(Minghui.org) Ben bir üniversitede öğretim görevlisiyim ve 20 yıldır Falun Dafa'yı (Falun Gong olarak da bilinir) uyguluyorum.

Çin Komünist Partisi (ÇKP) 1999 yılında Falun Gong'a zulmetmeye başladıktan sonra, kendisi de bir uygulayıcı olan kocam Falun Gong hakkındaki gerçekleri açıklamak Devlet Dilekçe ve Temyiz Bürosu'na gitti. Falun Gong'u desteklemek için bir pankart açmak üzere Tiananmen Meydanı'na da gitti.

Sonuç olarak, işini ve evini kaybetti, hapsedildi ve dönüştürülmek üzere çeşitli çalışma kamplarına götürüldü. 2006 yılında yasadışı olarak hapis cezasına çarptırıldı.

O sıralarda Minghui web sitesinde Falun Gong uygulayıcılarını savunmaya başlayan ve onlar adına suçlamaları reddeden avukatlar olduğunu söyleyen makaleler okudum.

Bölgemizde bizi savunmaya cesaret edebilecek avukatlar olmasını umuyordum. Bu yüzden, Falun Gong hakkındaki gerçekleri ve uygulayıcıların karşı karşıya olduğu zulmü anlatmak için birçok hukuk firmasını ziyaret etmeye başladım.

Avukatların çoğu bizimle empati kurdu ama davalarımızı kabul etmeye cesaret edemediler. Ancak avukatlardan biri bana başka bir hukuk firmasından bir avukatın Falun Gong'u uygulayan bir karısı olduğunu söyledi ve onunla konuşmamızı önerdi.

Avukatı ziyarete gittim ve ziyaretimin amacını anlattım. Çok anlayışlıydı ve hatta çoğu ÇKP'nin suçlarını bildiği için diğer uygulayıcıların davalarına yardımcı olabilen diğer avukatlarla bizi tanıştırdı.

Uygulayıcılar 2006 yılında yargılandığında, bu avukatlar mahkemede uygulayıcıları açıkça savunmuşlardı.

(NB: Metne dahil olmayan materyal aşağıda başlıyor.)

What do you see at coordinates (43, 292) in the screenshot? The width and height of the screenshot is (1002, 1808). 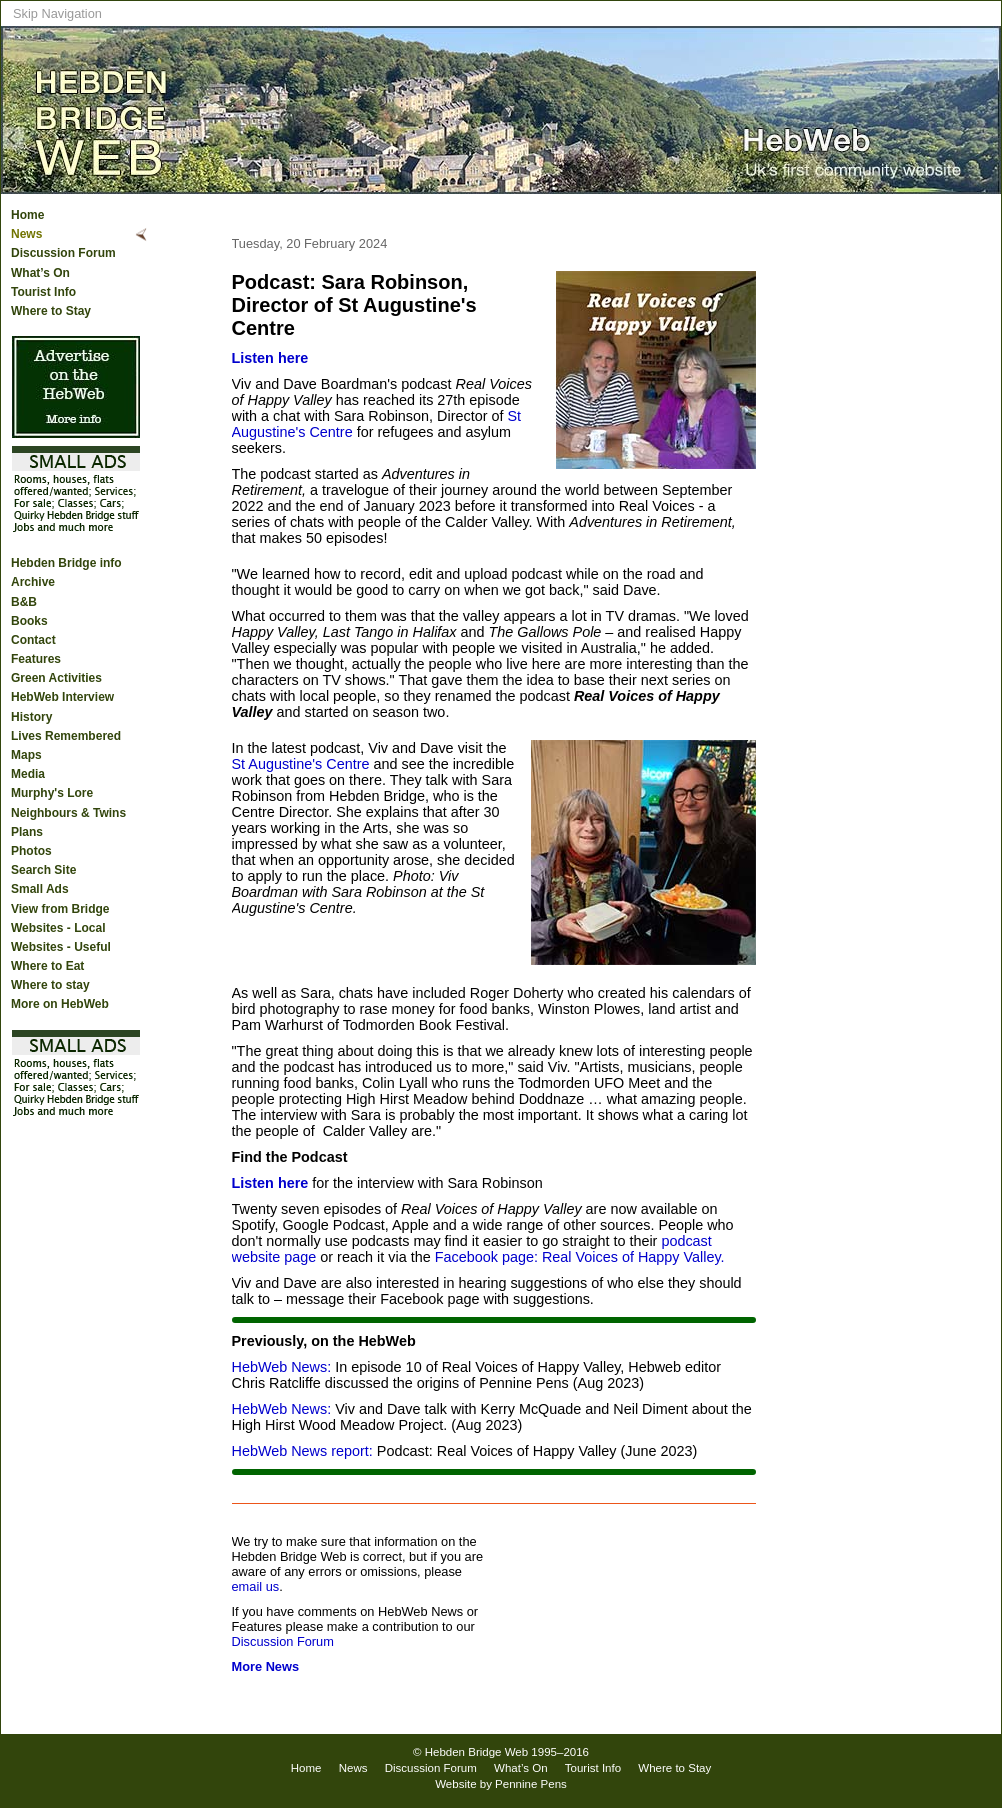 I see `Tourist Info` at bounding box center [43, 292].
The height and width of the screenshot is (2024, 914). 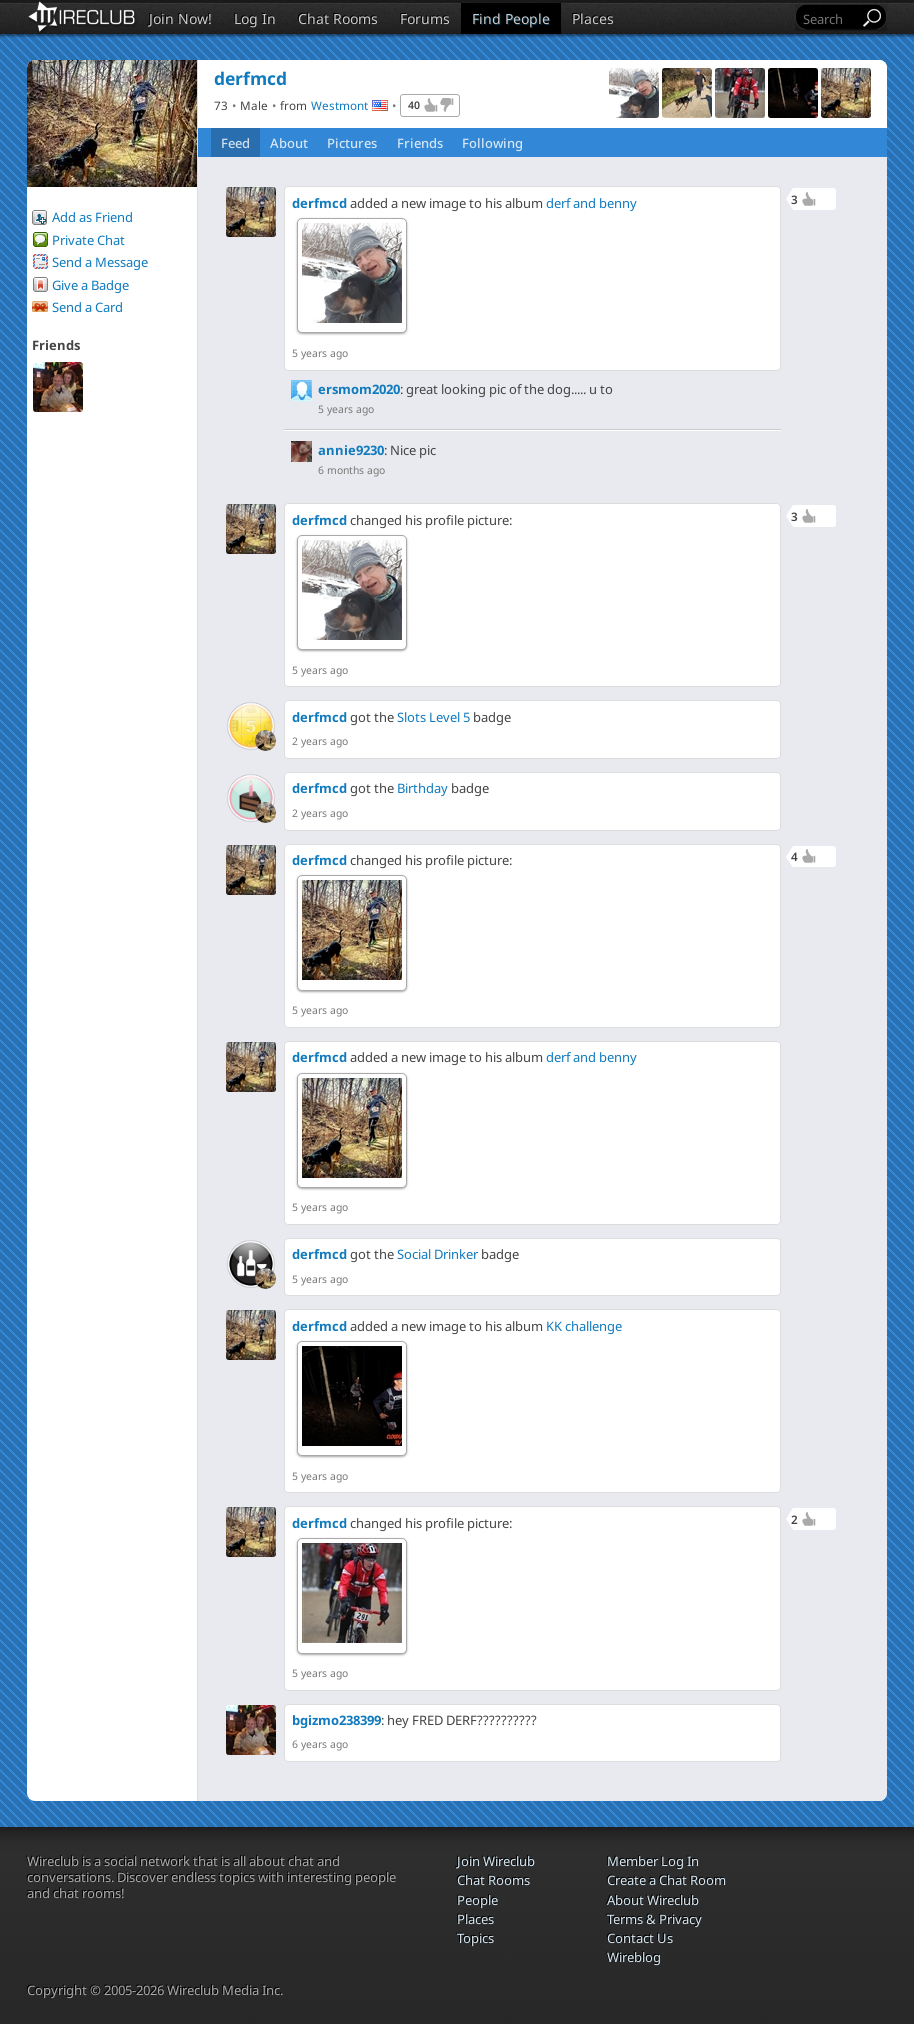 What do you see at coordinates (87, 307) in the screenshot?
I see `Send a Card` at bounding box center [87, 307].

Avukatlar, mahkeme duruşmasının aldatıcı görünümünün maskesini düşürmeyi başardılar ve mahkemeye, uygulayıcıların gözaltı merkezlerinde işkence gördüğünü bildirdiler.

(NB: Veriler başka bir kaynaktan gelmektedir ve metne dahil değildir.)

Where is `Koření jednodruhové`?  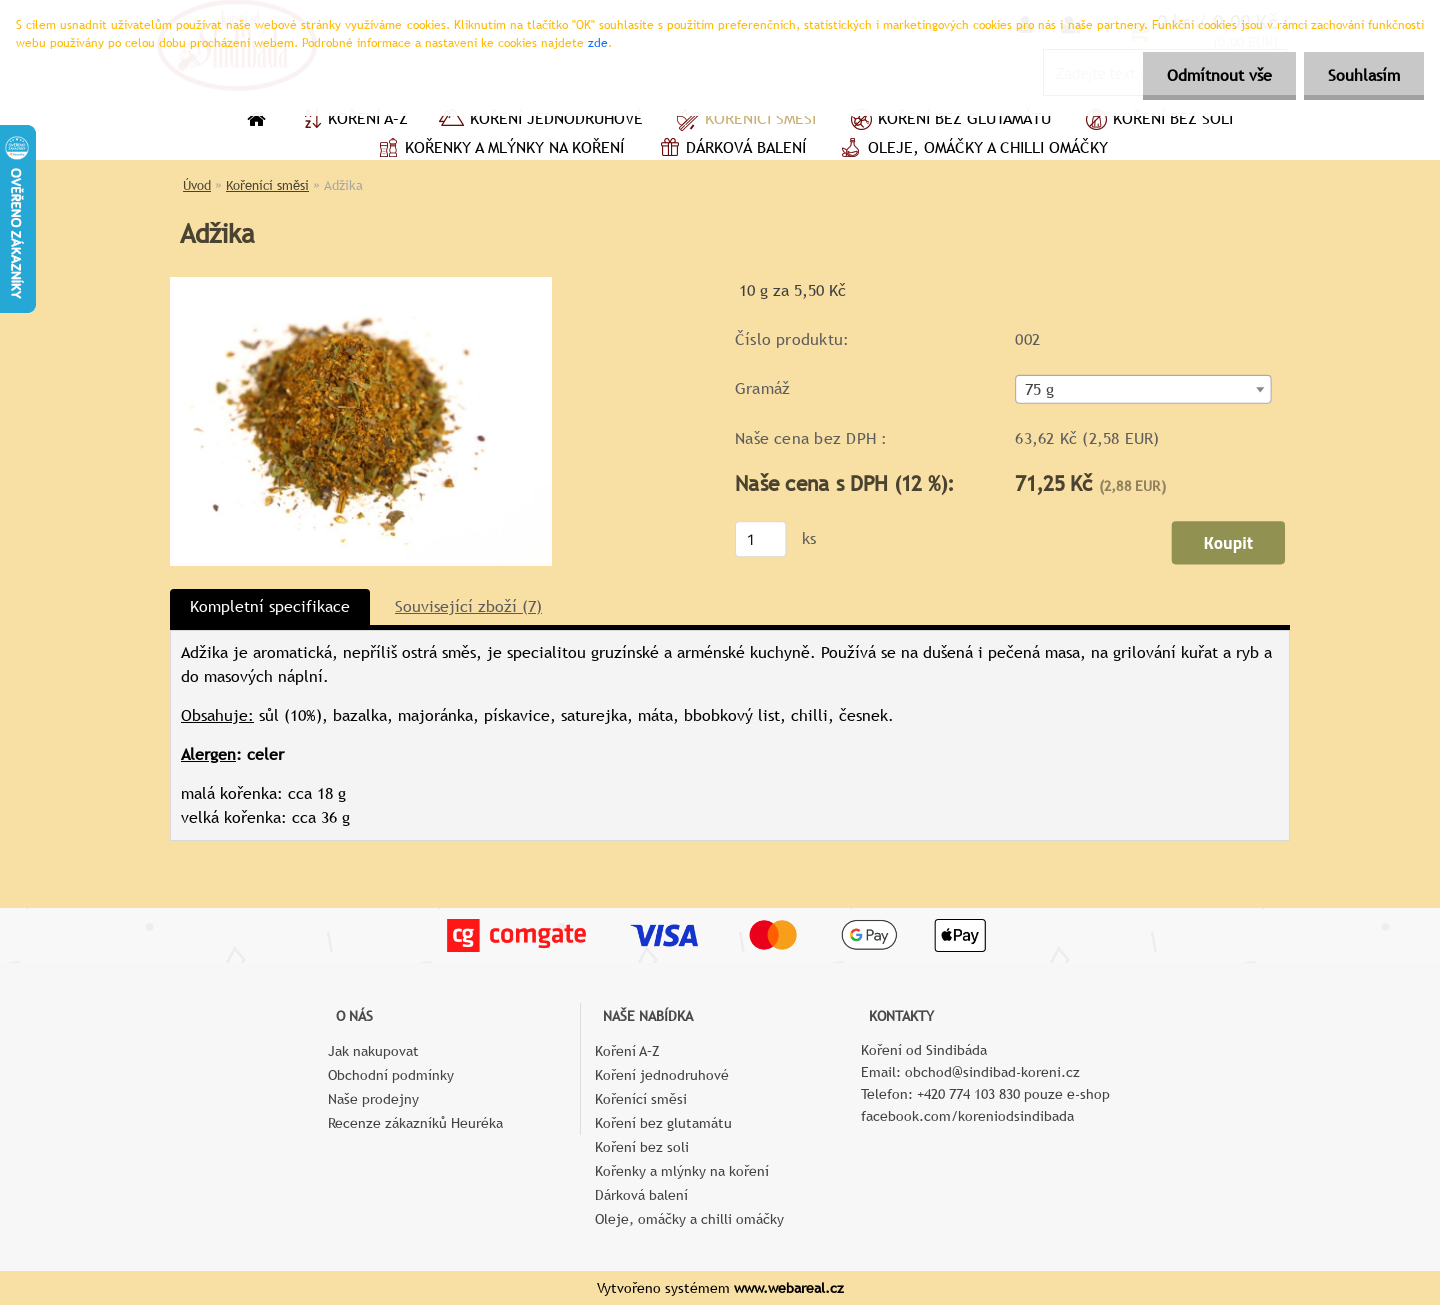 Koření jednodruhové is located at coordinates (540, 121).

Farklı Yetkililere Gerçeğin Açıklanması

Avukatlar kocamı savunmada mükemmel bir şekilde çalışmasına rağmen, yine de ağır bir cezaya çarptırıldı ve 2006 yazında başka bir şehirde hapsedildi.

Hapishane gardiyanları, “dönüştürülmeyi” reddettiğini ve açlık grevinde olduğunu iddia ederek onunla görüşmemize izin vermedi. Böylece kocamın davasından sorumlu baş görevliye gerçeği açıklamaya gittim. Beni dinledi ama herhangi bir karar veremeyeceğini söyledi.

Daha sonra “dönüştürme eğitmeni”ni aradım. Ona Falun Gong'u uygulamanın yasadışı olmadığını, yasayı ve inanç özgürlüğüne izin veren Çin Anayasasını ihlal edenin komünist rejimin eski başkanı Jiang Zemin olduğunu söyledim.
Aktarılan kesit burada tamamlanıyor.